No. 12  l  Agosto 2007


Foto: Antonio García

Daniel Alarcón / página personal
wikipedia

Libros:
Lost City Radio
Reseñas:
Por Gustavo Faveron (Somos)
Por Jonathan Yardley (Washington Post)

Textos en internet:
What kind of latino am I? (Salon)
Let's go country (Harper's)
The writing life (Washington Post)

Entrevistas:
Por Alberto Fuguet (Mercurio)
Por Gustavo Faverón
Por Gabriel Ruiz-Ortega (Siglo XXI)

Cómo amar un país desconocido
A propósito de Guerra a la luz de las velas

Por Daniel Alarcón
Traducido por Elvira Maldonado

El año pasado me encontré con un peruano en un bar de San Francisco. Estos encuentros ocasionales exigen, al menos, una conversación: ¿De dónde eres? ¿Cuál es tu equipo de fútbol? El tipo tenía más o menos mi edad, también había nacido en Lima y había sido criado en los Estados Unidos. La conversación se convirtió rápidamente en la habitual pregunta-respuesta, la lista de las calles y los barrios, mercados sombríos y bares mugrientos cuya existencia reconfortaba nuestros corazones. Cada cierto tiempo, él se volteaba hacia sus amigos y les gritaba: “¡Este loco es peruano!”.

Recordamos la deliciosa acidez de los limones peruanos, hicimos planes para tomar pisco juntos en el futuro, pero sin ser demasiado específicos. Pagué una ronda de bebidas y después él se levantó la camisa para exhibir su tatuaje de un símbolo precolombino, un Tumi, que es además un símbolo nacional. El tatuaje era tan reciente que la piel de su espalda todavía tenía color rosado. Yo tengo un tatuaje parecido, y aunque de repente me sentí cliché, pude ver emoción real en los ojos de mi nuevo amigo. Entonces decidí, por una vez, no ser cínico. Le mostré mi Tumi, y nos abrazamos como hermanos. El peruano levantó su copa para brindar. “Puta, hermano, no entiendes”, dijo, casi con lágrimas en los ojos. “¡Amo tanto al Perú como a los 49ers!”.

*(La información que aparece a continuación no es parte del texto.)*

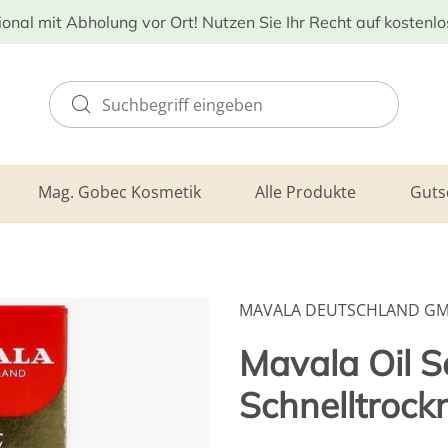
ional mit Abholung vor Ort! Nutzen Sie Ihr Recht auf kostenl
Mag. Gobec Kosmetik
Alle Produkte
Guts
MAVALA DEUTSCHLAND G
Mavala Oil S
Schnelltrock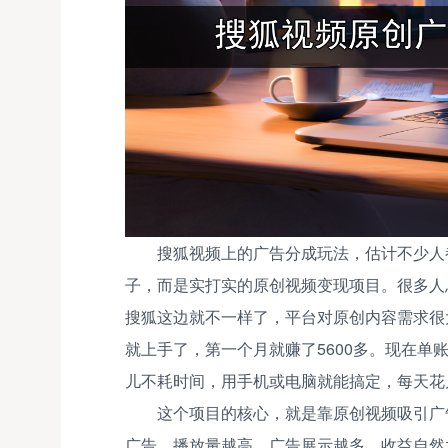
搜狐视频上的广告分成玩法，估计不少人
子，而是实打实的原创视频变现项目。很多人
搜狐这边就不一样了，平台对原创内容需求很
就上手了，第一个月就赚了5600多。现在单
儿不耗时间，用手机或电脑就能搞定，每天花
这个项目的核心，就是靠原创视频吸引广
广告，播放量越高，广告展示越多，收益自然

Los 49ers, claro, son un equipo profesional de fútbol americano.

Cuando pequeño, para mí era difícil imaginar el Perú y resultaba algo más parecido a un rumor: estaban algunos familiares que apenas si recordaba y sus numerosas desventuras, una sensación –que mis padres a la vez querían y se resistían a cultivar– de que yo, por haber sido criado en los Estados Unidos, carecía de algo. Creía que todo lo que veía en nuestros viajes a casa, y que no había visto nunca en los Estados Unidos, era un invento peruano. Sabía que debía estar orgulloso de mi país natal, pero no sabía cómo. Entonces decidí que nosotros éramos la nación que había inventado el bádminton, las corridas de toros, las comidas con pescado crudo y el escarabajo de la Volkswagen.

Perú casi nunca ocupa los titulares en Estados Unidos, a menos que un avión de la dea se caiga en el Amazonas o que haya elecciones y se destaque un candidato extremista. Los países andinos aparecen en las noticias en grupos de dos o tres. Un referéndum en Bolivia se convierte en una oportunidad para hablar en términos generales acerca de la región y sus políticas inestables. A fin de lograr una historia que pueda ser digerible, en los medios se difuminan las naciones. Incluso durante nuestra década de mayor atractivo periodístico, en la que una violenta guerra civil cobraba miles de vidas, Perú se mantuvo en la periferia de la conciencia estadounidense. Todo esto sucedía demasiado lejos, era una de las muchas conflagraciones de una región cuya turbulencia era interminable.

Esa noche en el bar de San Francisco comprendí exactamente el sentimiento que expresaba mi paisano. De hecho, era una conversación que ya antes había tenido conmigo mismo: tiendes a reducir un lugar –porque es incomprensiblemente complejo y porque tú sabes demasiado poco acerca de él– a sus artefactos, a expresiones culturales de fácil definición: tu fruta favorita, tu helado preferido. La añoranza de éstos sustituye a otros anhelos más complicados: saber, por ejemplo, por qué se ríen tus padres de un chiste peruano que tú apenas puedes comprender. No me ofendió que mi paisano equiparara el Perú con un equipo profesional de fútbol americano. Esta versión abstracta del patriotismo –el amor por un lugar del que tus padres son originarios– es especial y requiere una expresión idiosincrásica. La emoción no habría sido más auténtica, ni el amor más genuino, si mi paisano hubiera cantado el himno nacional del Perú. De hecho, lo que hizo fue mucho más real: un hombre versado en las tradiciones de dos culturas utiliza un detalle de una de ellas para definir su afecto por la otra.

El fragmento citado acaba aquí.